## Work to complete
In the records below, find the line containing "Данiя (125, 580)" and the line containing "Faroe Islands (100, 580)"; please repeat exactly the lines from one to the other, both included, and nothing more.

[Stored items]
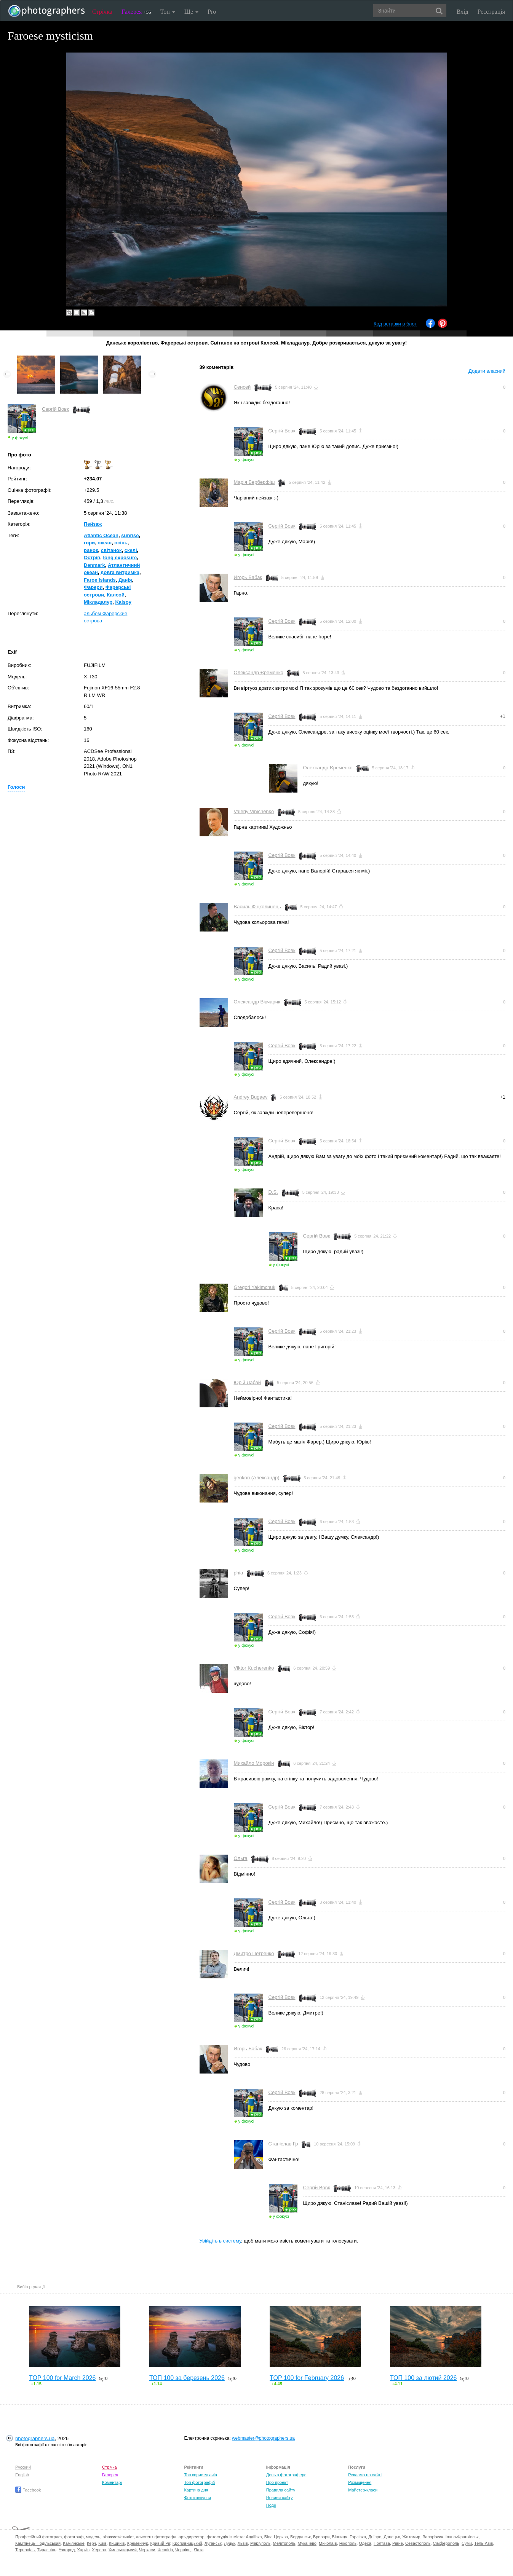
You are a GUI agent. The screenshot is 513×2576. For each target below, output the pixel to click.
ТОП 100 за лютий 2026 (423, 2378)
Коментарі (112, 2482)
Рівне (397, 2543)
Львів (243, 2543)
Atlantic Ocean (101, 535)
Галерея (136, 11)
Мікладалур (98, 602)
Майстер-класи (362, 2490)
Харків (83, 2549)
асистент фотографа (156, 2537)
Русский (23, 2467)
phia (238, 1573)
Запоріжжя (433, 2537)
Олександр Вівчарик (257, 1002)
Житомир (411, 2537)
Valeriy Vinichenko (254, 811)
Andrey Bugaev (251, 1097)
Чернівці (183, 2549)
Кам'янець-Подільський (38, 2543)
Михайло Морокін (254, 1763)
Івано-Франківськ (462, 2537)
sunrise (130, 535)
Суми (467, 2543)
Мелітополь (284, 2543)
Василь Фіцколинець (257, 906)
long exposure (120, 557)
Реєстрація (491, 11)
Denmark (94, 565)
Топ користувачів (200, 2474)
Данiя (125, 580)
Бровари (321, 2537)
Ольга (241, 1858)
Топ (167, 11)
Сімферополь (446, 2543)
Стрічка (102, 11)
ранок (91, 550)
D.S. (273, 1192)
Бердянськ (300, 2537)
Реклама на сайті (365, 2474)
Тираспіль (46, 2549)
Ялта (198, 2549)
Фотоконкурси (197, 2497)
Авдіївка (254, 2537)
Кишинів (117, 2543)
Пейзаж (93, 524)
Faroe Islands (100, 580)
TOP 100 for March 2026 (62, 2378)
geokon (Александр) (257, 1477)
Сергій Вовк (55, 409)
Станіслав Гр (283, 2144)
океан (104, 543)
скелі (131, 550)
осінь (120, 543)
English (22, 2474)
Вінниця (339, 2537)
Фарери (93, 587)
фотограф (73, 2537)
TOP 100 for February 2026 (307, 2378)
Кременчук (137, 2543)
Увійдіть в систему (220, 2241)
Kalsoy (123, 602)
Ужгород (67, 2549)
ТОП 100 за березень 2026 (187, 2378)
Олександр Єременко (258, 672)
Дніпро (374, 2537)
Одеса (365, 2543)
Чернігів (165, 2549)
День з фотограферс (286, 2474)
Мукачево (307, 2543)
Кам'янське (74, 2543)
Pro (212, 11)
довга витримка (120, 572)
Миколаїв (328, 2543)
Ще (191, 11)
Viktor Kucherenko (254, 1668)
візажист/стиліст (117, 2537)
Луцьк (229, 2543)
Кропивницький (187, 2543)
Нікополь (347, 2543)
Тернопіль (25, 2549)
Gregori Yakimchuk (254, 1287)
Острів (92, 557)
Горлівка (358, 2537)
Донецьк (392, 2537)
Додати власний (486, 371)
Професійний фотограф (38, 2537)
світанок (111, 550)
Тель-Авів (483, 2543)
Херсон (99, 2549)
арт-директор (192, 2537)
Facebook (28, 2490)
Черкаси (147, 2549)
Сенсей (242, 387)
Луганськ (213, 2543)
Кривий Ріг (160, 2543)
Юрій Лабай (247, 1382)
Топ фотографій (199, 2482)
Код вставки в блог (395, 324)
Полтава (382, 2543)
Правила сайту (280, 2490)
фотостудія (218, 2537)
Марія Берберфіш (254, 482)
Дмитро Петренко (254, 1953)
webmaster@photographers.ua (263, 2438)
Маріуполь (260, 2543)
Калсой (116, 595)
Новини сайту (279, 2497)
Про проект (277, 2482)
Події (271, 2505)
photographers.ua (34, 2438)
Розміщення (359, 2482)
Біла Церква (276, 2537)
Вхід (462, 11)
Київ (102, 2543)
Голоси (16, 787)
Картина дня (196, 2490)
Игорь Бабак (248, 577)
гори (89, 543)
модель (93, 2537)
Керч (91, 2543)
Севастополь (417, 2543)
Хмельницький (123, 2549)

* * *

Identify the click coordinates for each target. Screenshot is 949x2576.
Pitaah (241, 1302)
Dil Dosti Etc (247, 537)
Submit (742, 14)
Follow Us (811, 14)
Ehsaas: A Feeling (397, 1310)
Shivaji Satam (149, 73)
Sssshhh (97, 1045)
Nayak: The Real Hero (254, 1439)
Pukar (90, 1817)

## Your solution
Данiя (125, 580)
Бровари (321, 2537)
Ольга (241, 1858)
Топ (167, 11)
Сімферополь (446, 2543)
Стрічка (102, 11)
ранок (91, 550)
D.S. (273, 1192)
Бердянськ (300, 2537)
Реклама на сайті (365, 2474)
Тираспіль (46, 2549)
Ялта (198, 2549)
Фотоконкурси (197, 2497)
Авдіївка (254, 2537)
Кишинів (117, 2543)
Пейзаж (93, 524)
Faroe Islands (100, 580)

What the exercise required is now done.